The Rediscovering Rachmaninoff Festival finishes up this weekend, when Leonard Slatkin leads the PSO in Rachmaninoff’s Symphonic Dances, Vocalise and Piano Concerto No. 3 with Denis Matsuev, Friday through Sunday.
Piano Concerto No. 3
Rachmaninoff’s third piano concerto is one of my favorite pieces of Rachmaninoff’s, and it’s full of haunting passages that to me are very psychological. This is one argument I would make to put Rachmaninoff as a 20th-century composer, rather than an anachronistic representative of the bygone Romantic era. An example of what I mean is passages where the pianist is playing chords that steadily creep up, but happening simultaneously are quick chromatic runs that drag the pianist in the other direction. So, you’ve got the steady creeping up battling the insane notes skittering down into the abyss. This up versus down tension is an incredibly simple yet powerful idea and composers have always used it to great effect. There are also many quick passages where the piano or a solo instrument plays a melody that quickly fades into silence; this piece is full of utterances. In the third movement, there’s a melody fraught with tritones, giving an eerie veneer to an otherwise positive melody.
The cadenzas (solo parts that really showcase the pianist) are incredible in the concerto, and feature giant crashing chords that careen crazily. There are two versions of the cadenza, and I do not know which Matsuev will perform, but they’re both great.

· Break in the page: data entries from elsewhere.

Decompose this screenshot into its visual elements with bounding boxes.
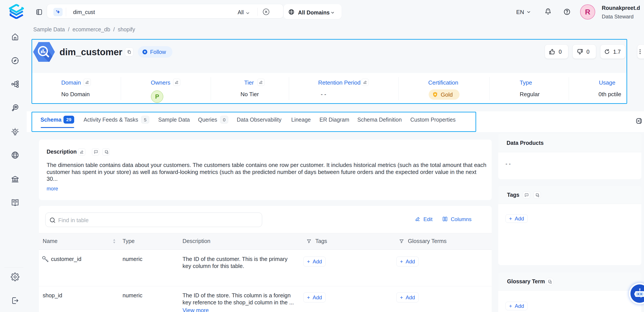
svg-text:?: ? [526,194,527,196]
svg-text:?: ? [96,151,96,153]
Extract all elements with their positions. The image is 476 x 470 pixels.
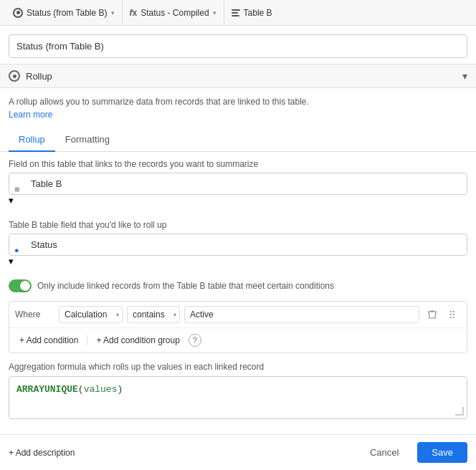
link-field-select-row: ≡ Table B ▾ [0, 173, 476, 213]
formula-paren-close: ) [117, 384, 123, 395]
svg-point-5 [453, 317, 454, 318]
rollup-label: Rollup [26, 71, 52, 82]
main-panel: Rollup ▾ A rollup allows you to summariz… [0, 26, 476, 470]
rollup-field-label: Table B table field that you'd like to r… [0, 213, 476, 234]
rollup-chevron: ▾ [462, 70, 467, 82]
condition-row: Where Calculation ▾ contains ▾ [9, 302, 467, 328]
top-bar-formula-item[interactable]: fx Status - Compiled ▾ [123, 0, 224, 25]
description-text: A rollup allows you to summarize data fr… [9, 97, 309, 107]
help-icon-button[interactable]: ? [189, 334, 201, 347]
add-description-label: + Add description [9, 448, 75, 458]
link-field-label: Field on this table that links to the re… [0, 152, 476, 173]
toggle-label: Only include linked records from the Tab… [37, 281, 334, 291]
fx-icon: fx [130, 8, 138, 18]
svg-point-4 [450, 317, 452, 318]
help-icon: ? [193, 336, 197, 345]
svg-point-0 [450, 311, 452, 312]
add-condition-group-button[interactable]: + Add condition group [93, 334, 182, 347]
top-bar-formula-chevron: ▾ [213, 9, 216, 16]
conditions-box: Where Calculation ▾ contains ▾ [9, 301, 467, 353]
top-bar: Status (from Table B) ▾ fx Status - Comp… [0, 0, 476, 26]
condition-operator-wrap: contains ▾ [127, 306, 180, 323]
rollup-field-select[interactable]: Status [9, 234, 467, 256]
condition-actions [424, 306, 461, 323]
add-condition-button[interactable]: + Add condition [16, 334, 81, 347]
field-icon [13, 8, 23, 18]
top-bar-field-item[interactable]: Status (from Table B) ▾ [6, 0, 123, 25]
footer-right: Cancel Save [358, 442, 467, 463]
tab-formatting[interactable]: Formatting [55, 128, 120, 152]
add-condition-label: + Add condition [19, 335, 78, 345]
link-field-select-wrapper: ≡ Table B ▾ [9, 173, 467, 206]
add-description-button[interactable]: + Add description [9, 448, 75, 458]
drag-condition-button[interactable] [444, 306, 461, 323]
where-label: Where [15, 310, 54, 320]
delete-condition-button[interactable] [424, 306, 441, 323]
add-conditions-row: + Add condition + Add condition group ? [9, 328, 467, 352]
footer: + Add description Cancel Save [0, 434, 476, 470]
cancel-button[interactable]: Cancel [358, 442, 410, 463]
toggle-row: Only include linked records from the Tab… [0, 274, 476, 298]
condition-field-select[interactable]: Calculation [59, 306, 123, 323]
link-field-select[interactable]: Table B [9, 173, 467, 195]
tabs-bar: Rollup Formatting [0, 128, 476, 152]
top-bar-formula-label: Status - Compiled [141, 8, 209, 18]
rollup-header-left: Rollup [9, 70, 52, 82]
field-name-section [0, 26, 476, 64]
tab-rollup[interactable]: Rollup [9, 128, 55, 152]
top-bar-table-label: Table B [244, 8, 272, 18]
conditions-separator [87, 335, 87, 345]
condition-operator-select[interactable]: contains [127, 306, 180, 323]
formula-paren-open: ( [78, 384, 84, 395]
formula-arg: values [84, 384, 118, 395]
field-name-input[interactable] [9, 34, 467, 58]
formula-keyword: ARRAYUNIQUE [16, 384, 78, 395]
formula-label: Aggregation formula which rolls up the v… [9, 362, 467, 372]
condition-value-input[interactable] [184, 306, 419, 323]
rollup-field-select-row: ● Status ▾ [0, 234, 476, 274]
add-condition-group-label: + Add condition group [96, 335, 179, 345]
rollup-field-chevron: ▾ [9, 256, 14, 267]
top-bar-table-item[interactable]: Table B [224, 0, 280, 25]
rollup-icon [9, 70, 20, 82]
condition-field-wrap: Calculation ▾ [59, 306, 123, 323]
top-bar-field-chevron: ▾ [111, 9, 115, 16]
description-section: A rollup allows you to summarize data fr… [0, 88, 476, 128]
formula-section: Aggregation formula which rolls up the v… [0, 356, 476, 423]
table-lines-icon [232, 9, 240, 16]
rollup-field-select-wrapper: ● Status ▾ [9, 234, 467, 267]
svg-point-1 [453, 311, 454, 312]
rollup-header[interactable]: Rollup ▾ [0, 64, 476, 88]
svg-point-3 [453, 314, 454, 315]
conditions-toggle[interactable] [9, 279, 32, 292]
link-field-chevron: ▾ [9, 195, 14, 206]
save-button[interactable]: Save [417, 442, 467, 463]
svg-point-2 [450, 314, 452, 315]
top-bar-field-label: Status (from Table B) [27, 8, 108, 18]
formula-box[interactable]: ARRAYUNIQUE(values) [9, 376, 467, 419]
learn-more-link[interactable]: Learn more [9, 110, 52, 120]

The concerto is wildly difficult, and there is a lot for the pianist to do. However, unlike many concertos, the difficulty’s not just for show; it always serves an expressive purpose. Complicated, arpeggiated textures aren’t there for to impress, they’re there to roil and leave you unsettled. Other times, those figures are just there for beauty and to accompany solo instruments. And, while this is a piano concerto, there are plenty of wonderful parts for the orchestra. And, the orchestra is an important player in this concerto. In a lot of recordings of this concerto, I’ve felt the conductor has been too passive in allowing the pianist to take over. Leonard Slatkin, however, always gives very detailed, thoughtful performances, and so I expect we’ll hear a piece of music with arguments and emotion, rather than simply a showcase of Denis Matsuev (as if that would be a bad thing!).
Another thing I find interesting and “psychological” is the fact that the opening theme on the piano comes back so many times. That in itself isn’t interesting — it’s standard operating procedure — but it’s interesting that the first movement ends with that theme, but it hasn’t been transformed. After 15 or so minutes, you’re back at where you started, and all of the argument and angry chords haven’t solved anything. The first movement ends somewhat abruptly, with a question mark. That theme comes back, again unchanged from the very beginning of the concerto, several minutes into the third movement, which starts out triumphantly.
This work, another of my favorite Rachmaninoff works, is very poignant, and it is a valedictory work. Rachmaninoff’s music was popular with audiences during his lifetime, though critics thought it was outdated. Rachmaninoff tried unsuccessfully to change his style with the obscure fourth piano concerto, but in Symphonic Dances he wrote what he wanted to write, and wrote how he had always written, despite what critics would say.
This rhythmic work is full of excitement but it also has the characteristic beautiful, slow moments we would expect. The final movement is permeated with the dreaded “Dies irae” theme present in so much of Rachmaninoff’s music, and it’s fascinating to see how Rachmaninoff treated that theme in his final work. (If you don’t know the theme, listen to it here: http://www.youtube.com/watch?v=-fMHms5Cvsw).
So, don't miss the finale of the Rediscovering Rachmaninoff Festival, and hopefully you’ve enjoyed revisiting and reevaluating this composer as much as I have.